Starring with Morgan was Jean Kent as Queen Elizabeth - and two recreations of the Golden Hind. A full-scale model was built for scenes shot at Elstree Studios while another, seaworthy replica for location filming in Cornwall was reconstructed from a neglected motor fishing vessel, found on the mudflats near Colchester, that had seen active service during the Second World War as a harbour launch but most recently as a mission ship with the Society for the Propagation of the Gospel.

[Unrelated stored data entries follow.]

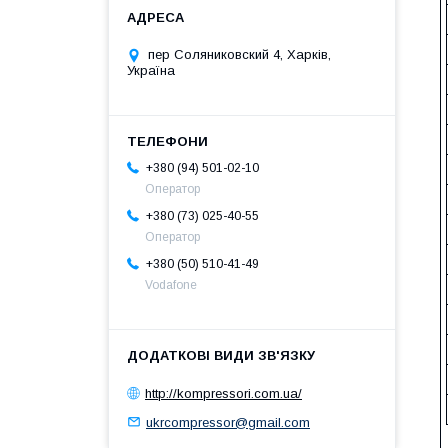
пер Соляниковский 4, Харків,
Україна
+380 (94) 501-02-10
Оператор
+380 (73) 025-40-55
Оператор
+380 (50) 510-41-49
Vodafone
http://kompressori.com.ua/
ukrcompressor@gmail.com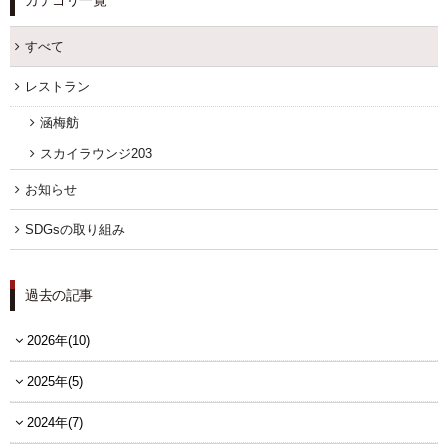
カテゴリ一覧
すべて
レストラン
涵梅舫
スカイラウンジ203
お知らせ
SDGsの取り組み
過去の記事
2026年(10)
2025年(5)
2024年(7)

The series followed Morgan in his role as the first Englishman to sail round the world, taking on the Spanish on the high seas and bringing home glittering riches. During filming, the actor could call on the sword-fighting skills that he had gained in his first feature film, the Laurence Olivier- directed Hamlet (1948), in which he played Laertes. Anthony Bushell, who co-directed that screen production, went on to produce Sir Francis Drake.
Born in Lewisham, south London, in 1921, Morgan was brought up on the East Sussex coast, in Seaford, and began his working life as a clerk for Lloyd's of London, which, coincidentally, specialised in marine insurance. But, as a nephew of the actor Verne Morgan, he furthered his own interest in acting after winning a scholarship to Rada, then appeared in repertory theatre. Although he left to join the Army, acting across Britain in its theatre unit, he was invalided out after two years with claustrophobia and returned to the stage.

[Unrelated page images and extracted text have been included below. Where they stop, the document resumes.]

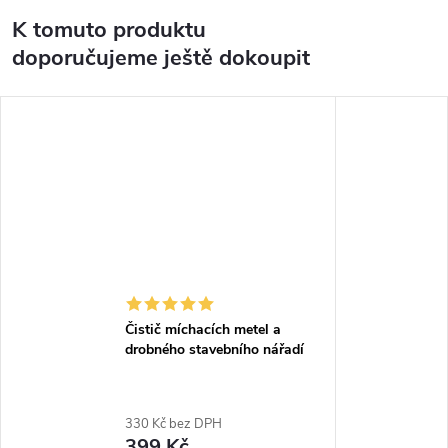
K tomuto produktu
doporučujeme ještě dokoupit
Čistič míchacích metel a
drobného stavebního nářadí
330 Kč bez DPH
399 Kč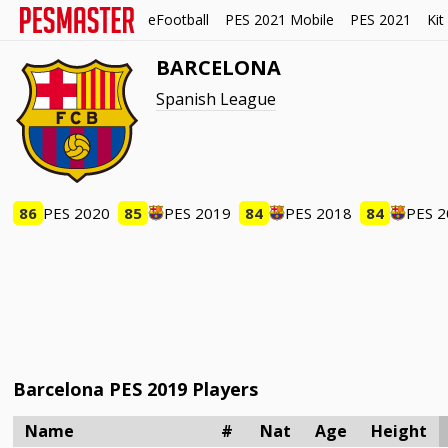
eFootball
PES 2021 Mobile
PES 2021
Kit
BARCELONA
Spanish League
86
PES 2020
85
PES 2019
84
PES 2018
84
PES 
Barcelona PES 2019 Players
Name
#
Nat
Age
Height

While making his West End début in Robert E. Sherwood's Pulitzer Prize-winning play There Shall Be No Night, he was spotted by Laurence Olivier, who cast him in his own production, Thornton Wilder's The Skin of Our Teeth (Phoenix Theatre, 1945), opposite that actor-director's second wife, Vivien Leigh.

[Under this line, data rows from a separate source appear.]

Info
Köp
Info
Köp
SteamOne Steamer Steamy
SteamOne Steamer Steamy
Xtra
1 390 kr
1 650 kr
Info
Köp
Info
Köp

Morgan joined the Old Vic Company and Olivier, one of its directors, on a 1948 tour of Australia and New Zealand to perform The School for Scandal, The Skin of Our Teeth and Richard III, then played Orsino in a BBC television production of Shakespeare's Twelfth Night (1950), before signing a film contract with the Rank Organisation.
He became a leading man in 1950s cinema, making his first impact with Phyllis Calvert as a couple bickering over the future of their deaf mute daughter in Mandy (1952). Morgan was also notable as a British Treasury investigator in the comedy Always a Bride (1953), a Special Branch detective in They Can't Hang Me (1955), a blackmailing Soho vice boss in The Shakedown (1959) and an aspiring underworld spiv in Piccadilly Third Stop (1960). When his Rank contract finished, Morgan won the title role in Sir Francis Drake (retitled The Adventures of Sir Francis Drake in the United States), but screen roles were then infrequent.
He starred in the Hammer horror film The Curse of the Mummy's Tomb (1964) and the director Peter Collinson's modish thriller The Penthouse (1967), as a real estate agent who spends the night in an unoccupied apartment with his mistress (Suzy Kendall) and is then tied to a chair and taunted by two men who abuse her. His final film appearance was in The Mystery of Edwin Drood (1993).
A sea-lover who had lived in Hove, East Sussex, since 1958, Morgan ran a small hotel there for 16 years and spent an increasing amount of time as a property developer in Brighton and Hove, rather than taking theatre roles away from his home and family.